I regularly receive questions about what makes Mancos an historic town.
Our town, as we are all well aware, is a small community. According to the most recent census, there are 1,300 residents in the town limits. And yet, within this tiny community are six structures designated as historic by the town and/or the state or national historic registers.
The newest structure to be recognized by the town as historic in April, is the Mancos Times Tribune building. Since 1910, the structure has housed the Mancos Times Tribune. Its function and use have not changed. Tom Vaughan, former editor of the Mancos Times Tribune, said he believes the Mancos Times Tribune may be the oldest continuously operating business in the downtown district of Mancos. University of Pennsylvania staff and students have been working with the Mancos Common Press Steering Committee to preserve and restore the structure.
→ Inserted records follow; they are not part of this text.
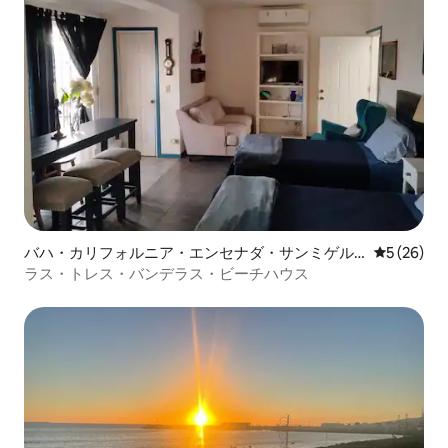
バハ・カリフォルニア・エンセナダ・サンミゲル
レビュー2
5 (26)
ビーチの一軒家
ラス・トレス・バンデラス・ビーチハウス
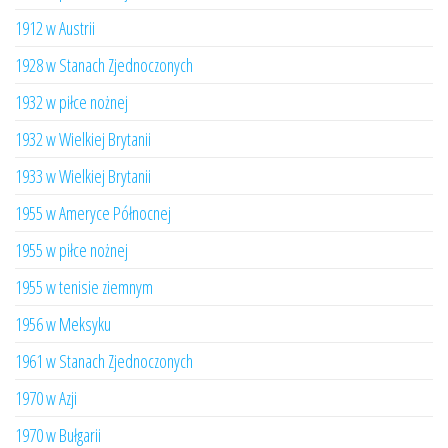
1912 w Austrii
1928 w Stanach Zjednoczonych
1932 w piłce nożnej
1932 w Wielkiej Brytanii
1933 w Wielkiej Brytanii
1955 w Ameryce Północnej
1955 w piłce nożnej
1955 w tenisie ziemnym
1956 w Meksyku
1961 w Stanach Zjednoczonych
1970 w Azji
1970 w Bułgarii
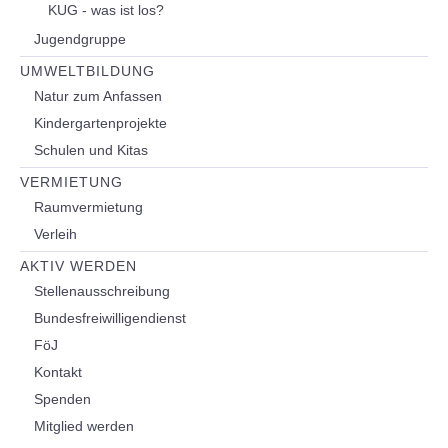
KUG - was ist los?
Jugendgruppe
UMWELTBILDUNG
Natur zum Anfassen
Kindergartenprojekte
Schulen und Kitas
VERMIETUNG
Raumvermietung
Verleih
AKTIV WERDEN
Stellenausschreibung
Bundesfreiwilligendienst
FöJ
Kontakt
Spenden
Mitglied werden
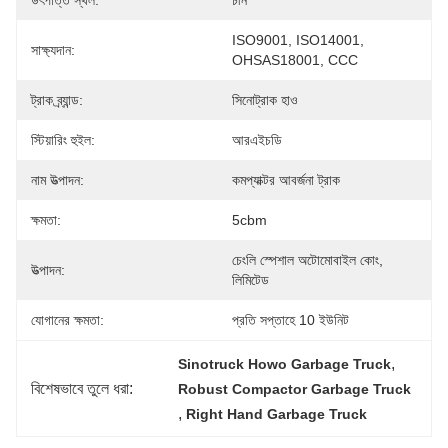
উৎপত্তি স্থল:
চীন
ISO9001, ISO14001, 
সাক্ষ্যদান:
OHSAS18001, CCC
ট্রাক ব্র্যান্ড:
সিনোট্রাক হাও
স্টিয়ারিং হুইল:
আরএইচডি
নাম উত্পাদন:
কমপ্যাক্টর আবর্জনা ট্রাক
ক্ষমতা:
5cbm
চেংলি স্পেশাল অটোমোবাইল কোং, 
উত্পাদন:
লিমিটেড
যোগানের ক্ষমতা:
প্রতি সপ্তাহে 10 ইউনিট
, 
Sinotruck Howo Garbage Truck
বিশেষভাবে তুলে ধরা:
Robust Compactor Garbage Truck
, 
Right Hand Garbage Truck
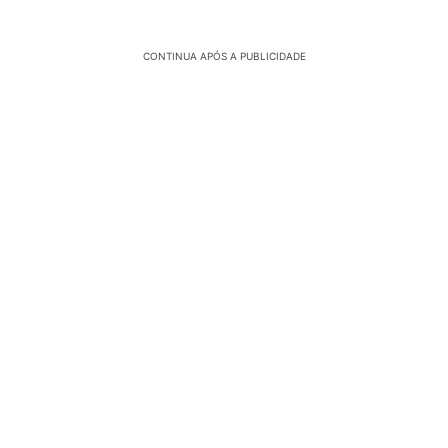
CONTINUA APÓS A PUBLICIDADE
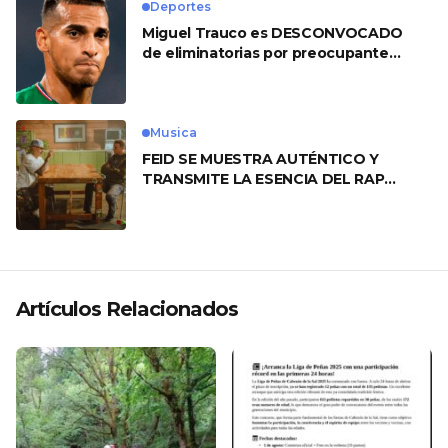
Deportes
Miguel Trauco es DESCONVOCADO
de eliminatorias por preocupante
motivo
Musica
FEID SE MUESTRA AUTÉNTICO Y
TRANSMITE LA ESENCIA DEL RAP
CLÁSICO DESDE SU VERSATILIDAD
ARTÍSTICA EN SU NUEVO SENCILLO
«ANDO XXIL»
Artículos Relacionados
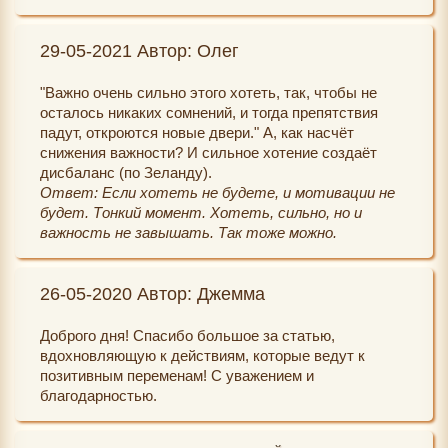
29-05-2021 Автор: Олег
"Важно очень сильно этого хотеть, так, чтобы не
осталось никаких сомнений, и тогда препятствия
падут, откроются новые двери." А, как насчёт
снижения важности? И сильное хотение создаёт
дисбаланс (по Зеланду).
Ответ: Если хотеть не будете, и мотивации не
будет. Тонкий момент. Хотеть, сильно, но и
важность не завышать. Так тоже можно.
26-05-2020 Автор: Джемма
Доброго дня! Спасибо большое за статью,
вдохновляющую к действиям, которые ведут к
позитивным переменам! С уважением и
благодарностью.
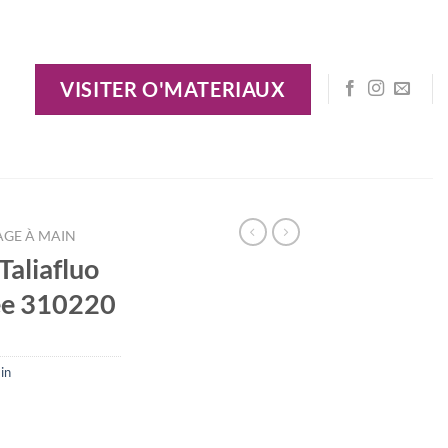
VISITER O'MATERIAUX
AGE À MAIN
Taliafluo
ée 310220
in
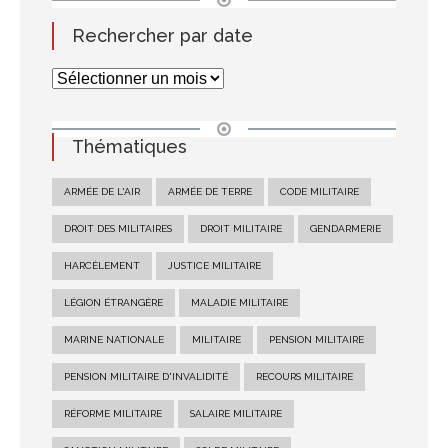
Rechercher par date
Thématiques
ARMÉE DE L'AIR
ARMÉE DE TERRE
CODE MILITAIRE
DROIT DES MILITAIRES
DROIT MILITAIRE
GENDARMERIE
HARCÈLEMENT
JUSTICE MILITAIRE
LÉGION ÉTRANGÈRE
MALADIE MILITAIRE
MARINE NATIONALE
MILITAIRE
PENSION MILITAIRE
PENSION MILITAIRE D'INVALIDITÉ
RECOURS MILITAIRE
RÉFORME MILITAIRE
SALAIRE MILITAIRE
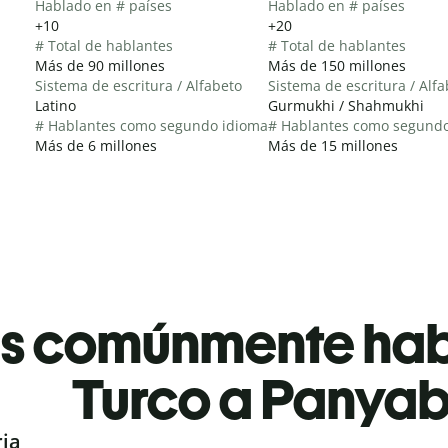
Hablado en # países
Hablado en # países
+10
+20
# Total de hablantes
# Total de hablantes
Más de 90 millones
Más de 150 millones
Sistema de escritura / Alfabeto
Sistema de escritura / Alf
Latino
Gurmukhi / Shahmukhi
# Hablantes como segundo idioma
# Hablantes como segund
Más de 6 millones
Más de 15 millones
es comúnmente ha
Turco a Panyab
ria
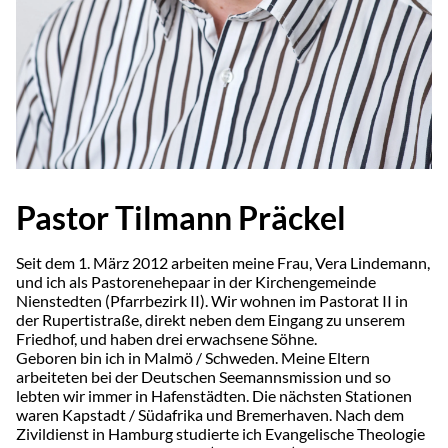
Pastor Tilmann Präckel
Seit dem 1. März 2012 arbeiten meine Frau, Vera Lindemann,
und ich als Pastorenehepaar in der Kirchengemeinde
Nienstedten (Pfarrbezirk II). Wir wohnen im Pastorat II in
der Rupertistraße, direkt neben dem Eingang zu unserem
Friedhof, und haben drei erwachsene Söhne.
Geboren bin ich in Malmö / Schweden. Meine Eltern
arbeiteten bei der Deutschen Seemannsmission und so
lebten wir immer in Hafenstädten. Die nächsten Stationen
waren Kapstadt / Südafrika und Bremerhaven. Nach dem
Zivildienst in Hamburg studierte ich Evangelische Theologie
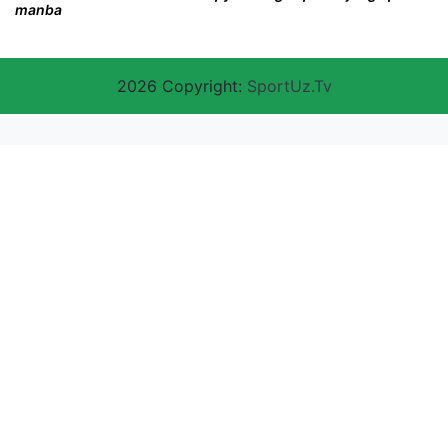
manba
2026 Copyright:
SportUz.Tv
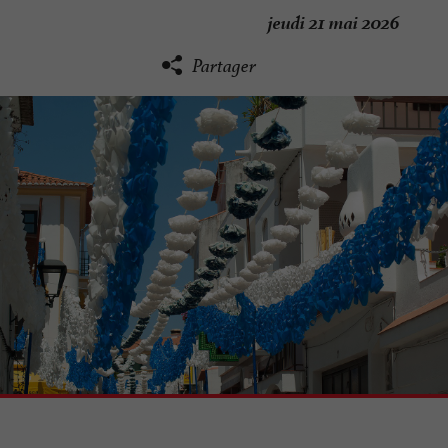
jeudi 21 mai 2026
Partager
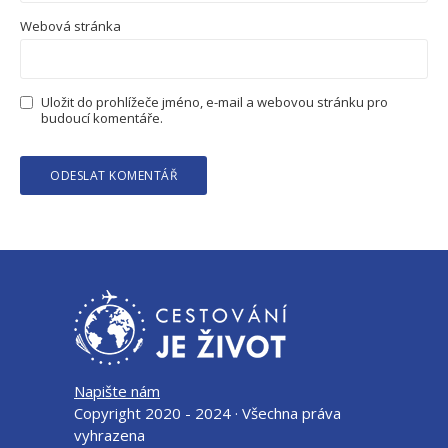
Webová stránka
Uložit do prohlížeče jméno, e-mail a webovou stránku pro
budoucí komentáře.
Napište nám
Copyright 2020 - 2024 · Všechna práva
vyhrazena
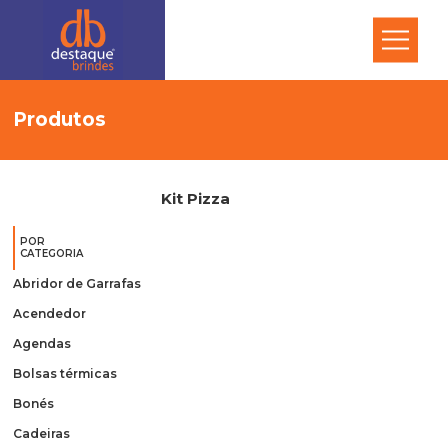
Produtos
Kit Pizza
POR
CATEGORIA
Abridor de Garrafas
Acendedor
Agendas
Bolsas térmicas
Bonés
Cadeiras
They have also brought the Cranston Press within the building to working order this summer.
The Bauer House, corner of Main and Bauer, is on the State Historic Register only. Originally, Bauer House had a widow's walk that skirted the top floor of the home. However, in the 1940s, the Ansel Hall family was living there and they needed more room for their growing family. The widow's walk was removed from the top floor; large dormers were added; and additional living space was created. Because the house does not retain its original appearance, it could not be placed on the National Register. However, state guidelines for historic places are not quite as rigid. Besides, I think we would all agree that the home is beautifully built, lends historic character to our community and was built by George Bauer, an important historic figure to our town. It certainly deserves recognition and preservation.
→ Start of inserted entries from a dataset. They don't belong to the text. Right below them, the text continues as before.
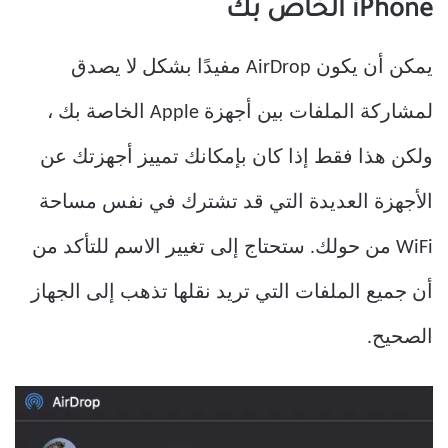
iPhone الخاص بك
يمكن أن يكون AirDrop مفيدًا بشكل لا يصدق
لمشاركة الملفات بين أجهزة Apple الخاصة بك ،
ولكن هذا فقط إذا كان بإمكانك تمييز أجهزتك عن
الأجهزة العديدة التي قد تشترك في نفس مساحة
WiFi من حولك. ستحتاج إلى تغيير الاسم للتأكد من
أن جميع الملفات التي تريد نقلها تذهب إلى الجهاز
الصحيح.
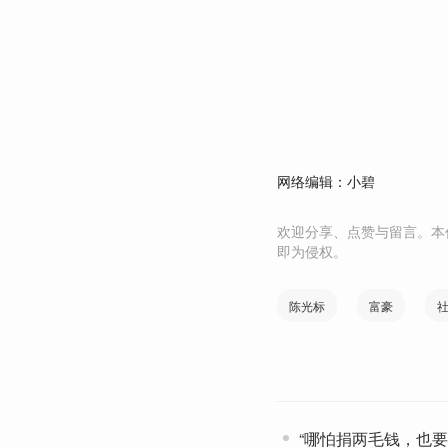
网络编辑：小碧
欢迎分享、点赞与留言。本
即为侵权。
陈光标
富豪
“哪怕捐两毛钱，也要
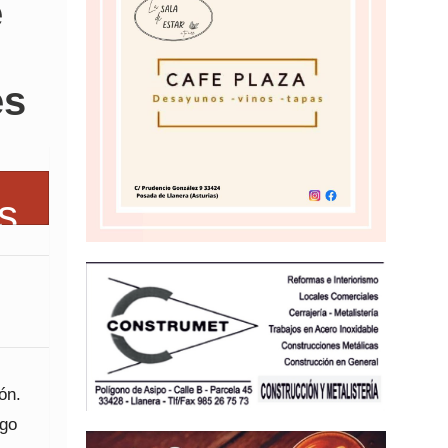
e
es
ón.
lgo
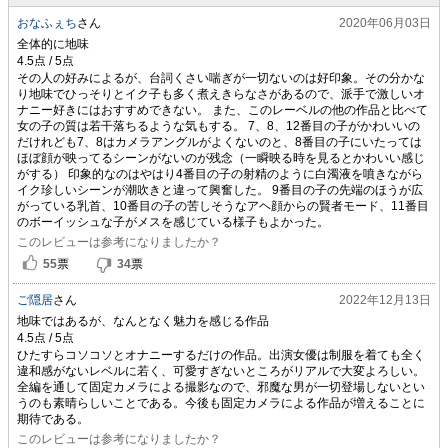
おなふぇち
さん
2020年06月03日
全体的に地味
その人の好みによるが、台詞くさい喘ぎが一切ないのは好印象。その分かな
り地味でひっそりとイク子も多く煮えきらなさがあるので、派手で激しいオ
ナニー好きにはおすすめできない。 また、このレーベルの他の作品と比べて
女の子の質は若干落ちるような気もする。 7、8、12番目の子がかわいいの
だけれども7、8はカメラアングルがよくないのと、8番目の子にいたっては
ほぼ顔が映ってるシーンがないのが残念（一瞬映る時を見るとかわいい感じ
がする） 印象的なのはやはり4番目の子の射精のように白濁液を噴きながら
イク珍しいシーンが潮吹きと違って興奮した。 9番目の子の先端のほうが広
がっている乳首、10番目の子の苦しそうなアヘ顔からの賢者モード、11番目
のボーイッシュな子がメスを感じている様子もよかった。
このレビューは参考になりましたか？
55
票
34
票
ご隠居
さん
2022年12月13日
地味ではあるが、なんとなく魅力を感じる作品
ひたすらコソコソとオナニーするだけの作品。出演女優は制服を着ても全く
違和感がないレベルに若く、可愛すぎないところがリアルで大変よろしい。
全編を通して固定カメラによる撮影なので、邪魔な男が一切登場しないとい
うのも素晴らしいことである。今後も固定カメラによる作品が増えることに
期待である。
このレビューは参考になりましたか？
The four structures on the National Historic Register include: The Bauer Bank Building, corner of Main and Grand; the Opera House, above the VFW on Grand; the Wrightsman House, corner of Bauer and Mesa; and the Mancos High School, on Grand. The people of Mancos take a great deal of pride in their historic buildings. Few people are aware of the months and years of dedication it takes to seek historic designation and the amount of financial commitment it takes to restore and maintain these beautiful, old buildings. The Opera House remains a work in progress to this day. There are other buildings in Mancos that possess historic importance in the town but have not sought historic designation. For a list of the historic structures in Mancos and a map with information about each building, come by the Visitor Center and pick up a copy of the "Tour Historic Downtown Mancos" brochure.
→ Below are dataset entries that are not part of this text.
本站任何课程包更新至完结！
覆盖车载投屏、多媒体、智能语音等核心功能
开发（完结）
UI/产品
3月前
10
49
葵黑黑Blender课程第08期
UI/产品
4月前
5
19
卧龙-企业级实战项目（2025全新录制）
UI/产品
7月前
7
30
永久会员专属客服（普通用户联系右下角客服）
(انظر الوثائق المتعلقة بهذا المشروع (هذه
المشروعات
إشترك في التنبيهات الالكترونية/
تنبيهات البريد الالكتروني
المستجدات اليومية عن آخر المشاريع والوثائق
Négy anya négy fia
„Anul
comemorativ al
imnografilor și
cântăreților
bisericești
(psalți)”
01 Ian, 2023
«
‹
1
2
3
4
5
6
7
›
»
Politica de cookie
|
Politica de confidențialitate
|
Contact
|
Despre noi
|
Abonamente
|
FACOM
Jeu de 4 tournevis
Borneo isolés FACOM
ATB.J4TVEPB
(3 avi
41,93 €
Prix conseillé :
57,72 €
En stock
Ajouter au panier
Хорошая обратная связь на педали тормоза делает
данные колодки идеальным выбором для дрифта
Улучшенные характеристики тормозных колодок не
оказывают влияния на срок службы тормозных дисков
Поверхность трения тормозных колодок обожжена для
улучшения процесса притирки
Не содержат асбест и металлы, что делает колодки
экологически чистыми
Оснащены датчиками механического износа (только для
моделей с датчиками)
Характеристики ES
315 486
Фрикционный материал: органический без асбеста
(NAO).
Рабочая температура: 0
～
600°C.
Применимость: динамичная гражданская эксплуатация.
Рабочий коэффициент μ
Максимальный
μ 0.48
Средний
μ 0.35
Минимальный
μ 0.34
The slogan used by the Mancos Valley Chamber of Commerce states, "Where the west still lives." The Chamber and Visitor Center use the cowboy as a logo. The cowboy is also seen in Boyle Park and now the Town of Mancos uses him on the signs along the highway. The community acknowledges the influence that cowboy culture and heritage have had on the development of Mancos. Farming and ranching remain important economic mainstays for the entire Mancos Valley. The cowboy image is uniquely American. The style of dress, from the cowboy hat to the boots, is recognized around the world. Tourists come to Mancos not just for Mesa Verde. They come here to experience the "West."